The climate and influences of the Pacific Northwest have led to a design aesthetic that enhances the experience in a region where much of the season is spent indoors. Modern architects influenced much of the Northwest’s home design through the incorporation of natural elements, such as wood and stone. Lighting is an important element, especially in an area that often experiences overcast skies. Large windows let in light and create a natural extension to the outdoors. Indigenous tribal art and Japanese design aesthetics are also commonly found in Northwestern designs.
Shabby Chic is a style that combines casual, romantic furnishings with antiques and elegant adornments. The look is achieved by distressing furniture to give it an aged appearance, combined with antiques and overstuffed, casual furnishings. Shabby Chic rooms are generally dominated with white, neutral colors, and light floral fabrics, to create an elegant and feminine space. Chandeliers, candles, and antiques all enhance the cozy, lived-in appeal of this style.
Southwestern-styled interiors are known for their desert-inspired designs; including textured walls made of adobe or layered plaster in light yellows and pinks. Floors are usually done in tile or light-colored hardwood, and paired with striped wool rugs for added warmth. Traditional Mexican or Southwest Indian art and distressed wrought iron are commonly used for decoration, and furniture is generally large and comfortable, with wood pieces built from knotty pine.
Traditional style interiors are an ageless favorite, offering comforting elegance and gracious living that easily adapts to changing lifestyles. Based upon styling first popularized in the 18th and 19th centuries, Traditional decoration relies upon the commanding presence of finely crafted woodworking. Queen Anne colors combined with Chippendale and Thomas Sheraton furniture designs are thought to be the universal benchmark of craftsmanship and lines of design. Fabrics in a traditional room are generally neither too shiny, nor too textured, with solid, tone-on-tone, and muted patterns.

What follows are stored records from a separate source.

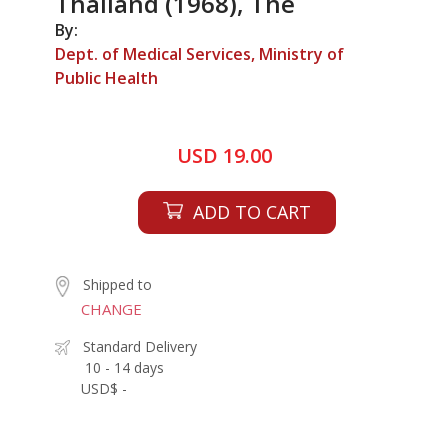
Thailand (1968), The
By:
Dept. of Medical Services, Ministry of
Public Health
USD 19.00
ADD TO CART
Shipped to
CHANGE
Standard Delivery
10 - 14 days
USD$ -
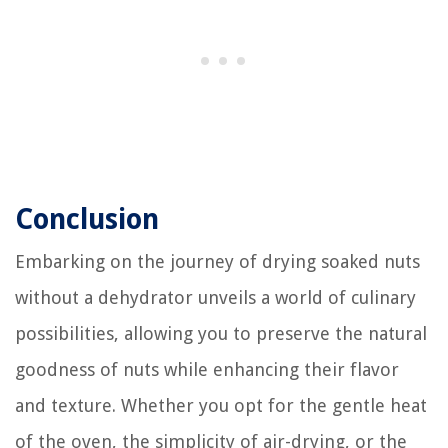
Conclusion
Embarking on the journey of drying soaked nuts
without a dehydrator unveils a world of culinary
possibilities, allowing you to preserve the natural
goodness of nuts while enhancing their flavor
and texture. Whether you opt for the gentle heat
of the oven, the simplicity of air-drying, or the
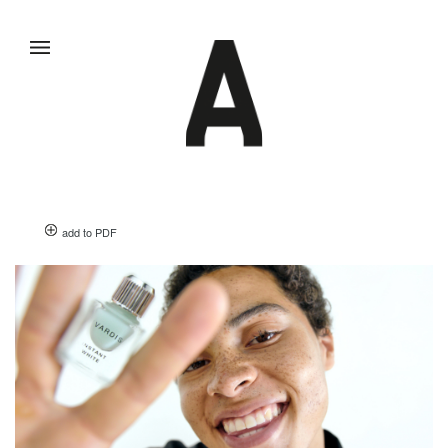
add to PDF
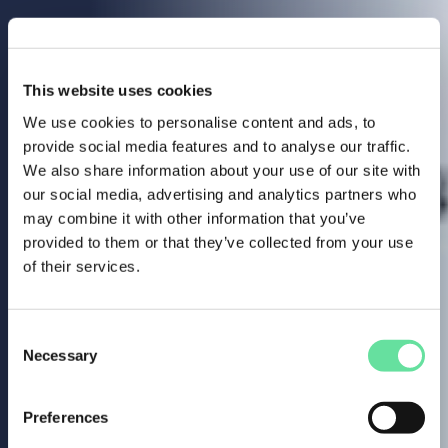
This website uses cookies
We use cookies to personalise content and ads, to
provide social media features and to analyse our traffic.
We also share information about your use of our site with
our social media, advertising and analytics partners who
may combine it with other information that you’ve
provided to them or that they’ve collected from your use
of their services.
Consent
Necessary
Selection
Preferences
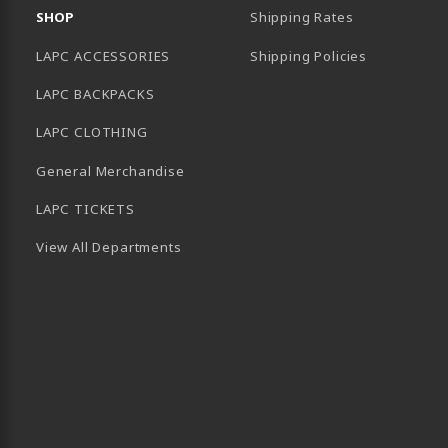
SHOP
Shipping Rates
LAPC ACCESSORIES
Shipping Policies
LAPC BACKPACKS
LAPC CLOTHING
General Merchandise
LAPC TICKETS
View All Departments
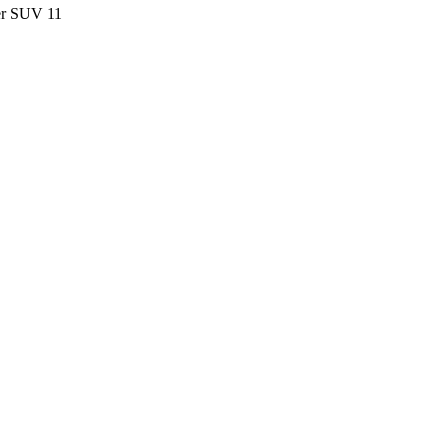
ter SUV
11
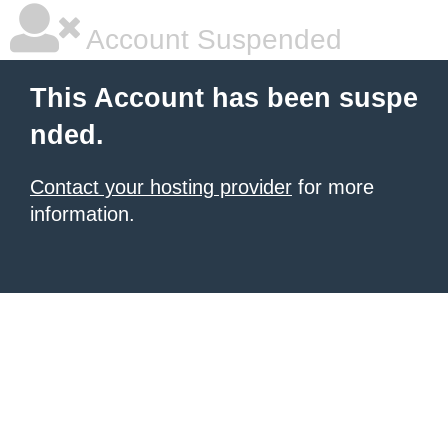
Account Suspended
This Account has been suspe
nded.
Contact your hosting provider
for more
information.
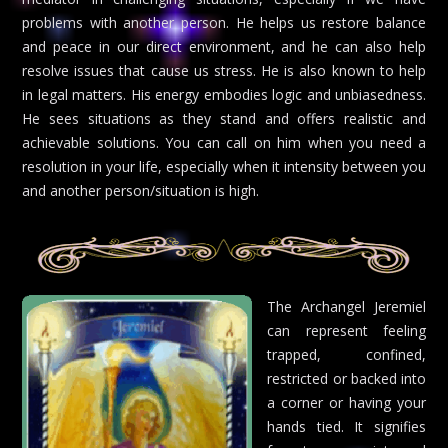
problems with another person. He helps us restore balance
and peace in our direct environment, and he can also help
resolve issues that cause us stress. He is also known to help
in legal matters. His energy embodies logic and unbiasedness.
He sees situations as they stand and offers realistic and
achievable solutions. You can call on him when you need a
resolution in your life, especially when it intensity between you
and another person/situation is high.
The Archangel Jeremiel
can represent feeling
trapped, confined,
restricted or backed into
a corner or having your
hands tied. It signifies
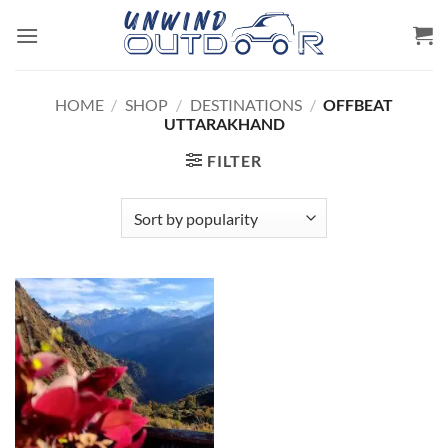
Skip
to
content
HOME
/
SHOP
/
DESTINATIONS
/
OFFBEAT
UTTARAKHAND
FILTER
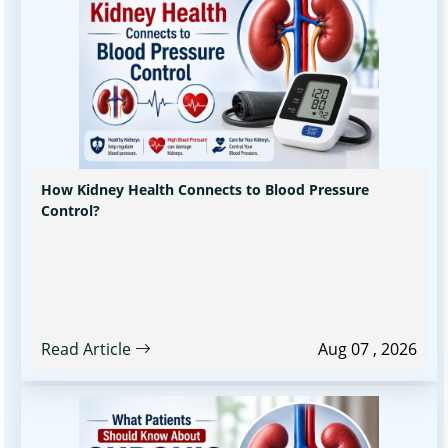
How Kidney Health Connects to Blood Pressure
Control?
Read Article
Aug 07 , 2026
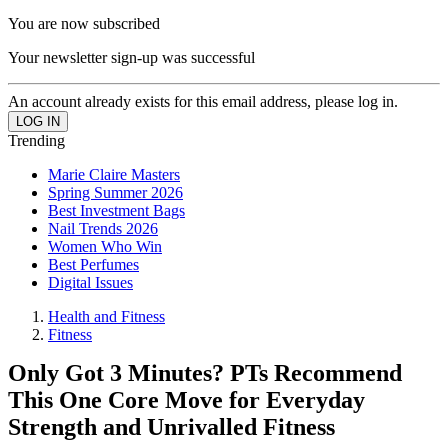
You are now subscribed
Your newsletter sign-up was successful
An account already exists for this email address, please log in.
Trending
Marie Claire Masters
Spring Summer 2026
Best Investment Bags
Nail Trends 2026
Women Who Win
Best Perfumes
Digital Issues
Health and Fitness
Fitness
Only Got 3 Minutes? PTs Recommend
This One Core Move for Everyday
Strength and Unrivalled Fitness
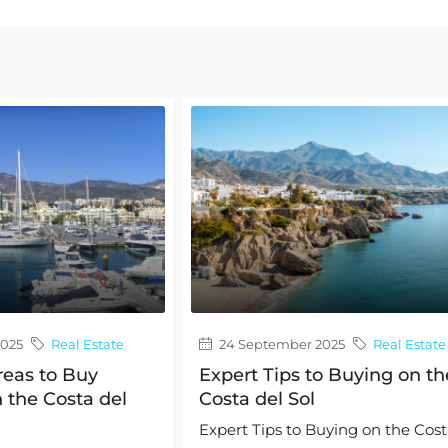
2025
Real Estate
24 September 2025
Real Estate
reas to Buy
Expert Tips to Buying on th
 the Costa del
Costa del Sol
Expert Tips to Buying on the Cos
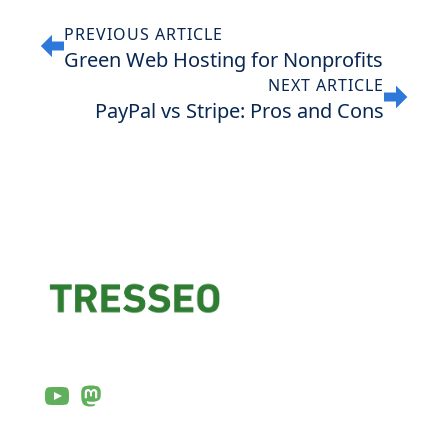
PREVIOUS ARTICLE
Green Web Hosting for Nonprofits
NEXT ARTICLE
PayPal vs Stripe: Pros and Cons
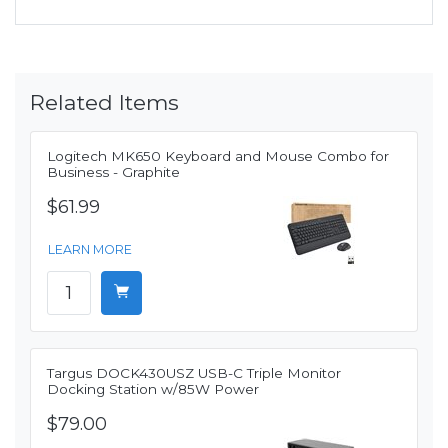
Related Items
Logitech MK650 Keyboard and Mouse Combo for
Business - Graphite
$61.99
LEARN MORE
Targus DOCK430USZ USB-C Triple Monitor
Docking Station w/85W Power
$79.00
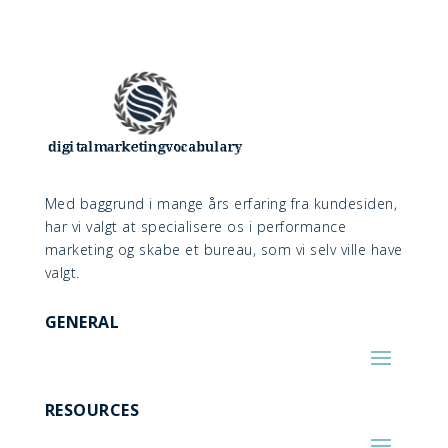
Med baggrund i mange års erfaring fra kundesiden,
har vi valgt at specialisere os i performance
marketing og skabe et bureau, som vi selv ville have
valgt.
GENERAL
RESOURCES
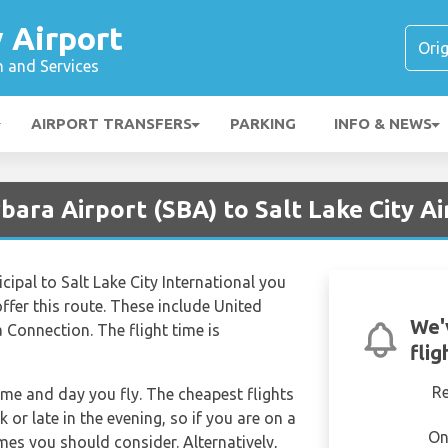
y Airport
n and Services
AIRPORT TRANSFERS
PARKING
INFO & NEWS
bara Airport (SBA) to Salt Lake City Ai
cipal to Salt Lake City International you
 offer this route. These include United
We'
a Connection. The flight time is
flig
R
time and day you fly. The cheapest flights
k or late in the evening, so if you are on a
On
imes you should consider. Alternatively,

Transitional style is a merging of traditional and contemporary furniture, finishes, materials, and fabrics, equating to a classic, timeless design. The transitional palette relies on a lack of color to evoke a clean, serene atmosphere. Dark colors are often used to add depth to a neutral balance of taupe, tan, and vanilla. Furniture lines are simple yet sophisticated, featuring either straight lines or rounded profiles. Fabrics can feature everything from graphic patterns on overstuffed sofas to textured chenilles on sleek wood frames.
The history of Victorian design is rooted in nineteenth century England – during the reign of Queen Victoria. It was an era of ornate and excessive decoration in all things. Victorian design is defined by orderliness and ornamentation; surfaces are usually filled with objects that reflect the owner’s interest, such as antique vases. Many Victorian homes have formal entertaining spaces towards the front of the home, such as a parlor and formal dining room. Carved wood chairs and furnishings are typical of this design aesthetic, and are generally small in scale to fit these rooms.